= Lena Ruth Stefanovic =

Montenegrin author and poet (born 1970)

Lena Ruth Stefanovic (born 1970) is a Montenegrin author, poet and literary translator. Her poems have gained recognition in Montenegro and abroad. She has also published a novel and short stories. She has served on the board of the European Writers' Council.

== Life ==
Lena Ruth Stefanovic was born in Belgrade, Serbia in 1970. She is a Montenegrin author, poet and literary translator, and lives in Podgorica. Her poems have gained recognition in Montenegro and abroad.

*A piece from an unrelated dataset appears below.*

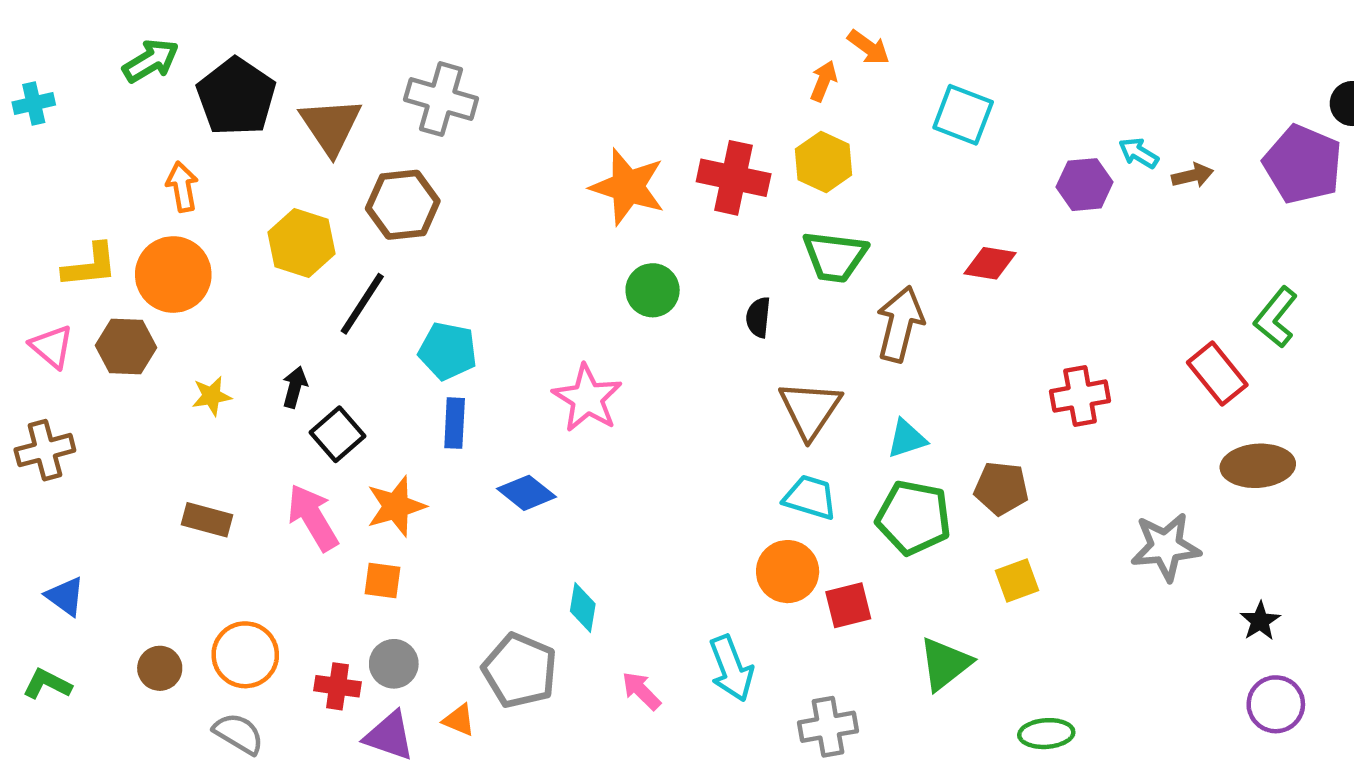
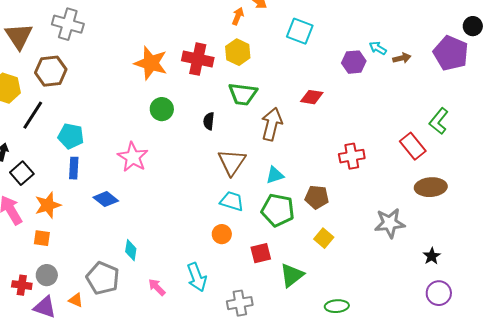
orange circle: (788, 572) -> (222, 234), size x0.7
yellow square: (1017, 581) -> (324, 238), turned -30
red square: (848, 605) -> (261, 253), moved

Stefanovic earned a Master of Arts in Russian literature at Kliment Ohridski University, in Sofia, Bulgaria and then went on to gain her doctorate in linguistics from the Pushkin State Russian Language Institute, in Moscow. She also studied Chinese language and culture at Beijing Language and Culture University, and is a graduate of the Gavro Vuković Diplomatic Academy in Podgorica.

She worked as an associate of the State Protocol in the Government of the Republic of Montenegro, and now lectures on Russian syntax in the Faculty of Philology at the University of Montenegro.

Stefanovic has published short stories, novellas, two collections of poetry and a novel, The Daughter Of The Childless One. Her poems are included in a number of anthologies. Other works by Stefanovic include the books Arhetip čuda (Archetype of Miracles, 2006) and Lo triumpe (2008). She collaborated with painter Biljana Keković, and designer Svetlana Lola Milicković to publish Radosav Ljumović (The Colour of Change), sponsored by the Montenegro Ministry of Culture. Stefanovic's poetry collection Zovem se Ilan (My name is Ilan) was published in 2022 by the Association of Writers and Literary Translators of Montenegro.

Stefanovic is a member of the Montenegrin PEN and served on the Executive Board of the European Writers' Council.